* [WHAT THE EXERCISE ASKS] Every entry gets copied exactly. No images go into the copy.

* [Collected data]
┏━━

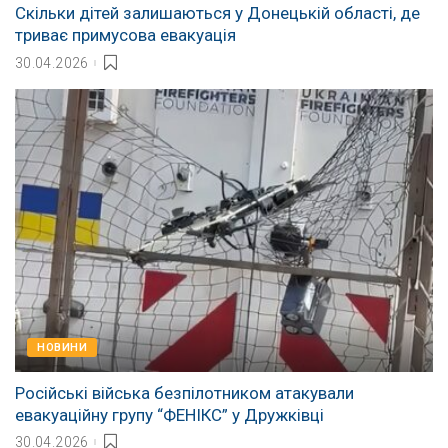
Скільки дітей залишаються у Донецькій області, де
триває примусова евакуація
30.04.2026
НОВИНИ
Російські війська безпілотником атакували
евакуаційну групу “ФЕНІКС” у Дружківці
30.04.2026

┗━━

* [YOUR SOLUTION]
Скільки дітей залишаються у Донецькій області, де
триває примусова евакуація
30.04.2026
НОВИНИ
Російські війська безпілотником атакували
евакуаційну групу “ФЕНІКС” у Дружківці
30.04.2026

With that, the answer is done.